Von Gerhard Mohaupt | 05.08.2017
    Niedersachsens Ministerpräsident Stephan Weil (SPD) spricht am 04.08.2017 während einer Pressekonferenz vor der Staatskanzlei in Hannover (Niedersachsen) vor Medienvertretern. Weil ist nach dem Verlust der rot-grünen Regierungsmehrheit für eine rasche Neuwahl des Landtags, will aber nicht zurücktreten.
    Niedersachsens Ministerpräsident Stephan Weil (SPD) will sich dem Wählerwillen stellen. (dpa/Holger Hollemann)
    Am Tag danach – Wunden lecken bei den bisherigen Regierungsfraktionen und der von ihnen bisher getragenen Landesregierung. Man versucht, sich selbst ein wenig Mut zu machen. Die SPD-Landtagsfraktionschefin Johanne Modder zum Beispiel verkündete den Auftakt des Wahlkampfs. Man habe gute Arbeit geleistet und gehe davon aus, dass die Wähler der SPD eine Mehrheit geben werden.
    Eine Meinung, mit der sie möglicherweise eher allein ist. Bereits Ende Januar hatte eine Infratest dimap-Umfrage im Auftrag des NDR ergeben, dass Rot-Grün die parlamentarische Mehrheit verloren habe. Es reichte damals zwar noch nicht für Schwarz-Gelb – aber das hat sich ja jetzt geändert, sehr zur Freude des CDU-Fraktionschefs Björn Thümler, der schon mal vorrechnete, was sich alles im Parlamentsalltag ändern wird. Und zwar schon ab kommender Woche.
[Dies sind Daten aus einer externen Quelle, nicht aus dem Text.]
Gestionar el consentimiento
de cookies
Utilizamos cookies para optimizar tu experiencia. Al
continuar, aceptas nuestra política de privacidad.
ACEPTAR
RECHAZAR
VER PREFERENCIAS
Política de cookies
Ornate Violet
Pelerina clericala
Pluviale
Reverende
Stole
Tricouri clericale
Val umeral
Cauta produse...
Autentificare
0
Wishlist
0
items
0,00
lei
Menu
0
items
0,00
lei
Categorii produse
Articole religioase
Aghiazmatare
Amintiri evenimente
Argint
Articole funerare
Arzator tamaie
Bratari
    "Also – im Grunde genommen wird aus jedem Ausschuss ein Sitz, der jetzt der Regierungsseite zusteht, in den Oppositions-, also den derzeitigen Oppositionsbereich dann wechseln, und wie man das Neue dann nennt … ist dann wahrscheinlich die neue Mehrheit oder die neue Liebe – keine Ahnung, wie Sie es nennen wollen … also, es ist eine durchgängige neue Mehrheit in allen Ausschüssen und in allen sonstigen Konstellationen, die der Landtag zu bestimmen hat."
    Rücktrittsforderung an Ministerpräsident Stephan Weil
    Und mit diesen neuen Verhältnissen im Parlament müsse Ministerpräsident Weil jetzt klarkommen. Deshalb gebe es eigentlich nur eine Alternative, so Thümler weiter.
    "Ich kann mir nicht vorstellen, dass eine rot-grüne Regierung, die die letzten viereinhalb Jahre so gearbeitet hat, wie sie gearbeitet hat, als Minderheitenregierung weiter arbeiten würde – mit einer anderen parlamentarischen Mehrheit. Und da der Ministerpräsident bei seiner Wahl 2013 schon gesagt hat, dass er ohne eine parlamentarische Mehrheit eben nicht zur Verfügung steht, wäre der sinnvolle Schritt, eben zurückzutreten und den Weg frei zu machen."
    Genau das hat Stephan Weil aber nicht vor:
    "Ich stelle mich jederzeit sehr gerne dem Wählerwillen – aber ich werde einer Intrige nicht weichen!"
    Eine klare Ansage des Ministerpräsidenten, der so wenigstens wieder das Heft des Handelns übernommen hat. Schon am Montag will er mit allen Landtagsfraktionen Gespräche über die Parlamentsauflösung führen – die bisherigen Regierungsfraktionen haben schon ihre Zustimmung signalisiert, die CDU scheint dem auch nicht im Weg stehen zu wollen und die FDP hält ebenfalls schnellstmögliche Neuwahlen für angebracht. Das kann also recht schnell gehen. Die Landeswahlleiterin hat bereits klar gemacht, dass auch der Termin der Bundestagswahl, also der 24. September, für die Landtagswahl durchaus realisierbar sei.
    Nachfolge-Spekulationen um das Spitzenpersonal: Pistorius? Von der Leyen?
    Bleibt die Frage, ob dann auch wirklich Stephan Weil wieder SPD-Spitzenkandidat ist – in seiner Partei steht mit dem aktuellen Innenminister Boris Pistorius immerhin ein Politiker mit weitreichenden Ambitionen in den Startlöchern. Und bei der CDU, so die Gerüchteküche, könnte anstelle des bisher nicht sonderlich prominent in Erscheinung getretenen Landeschefs Bernd Althusmann Bundesverteidigungsministein von der Leyen zum Zuge kommen.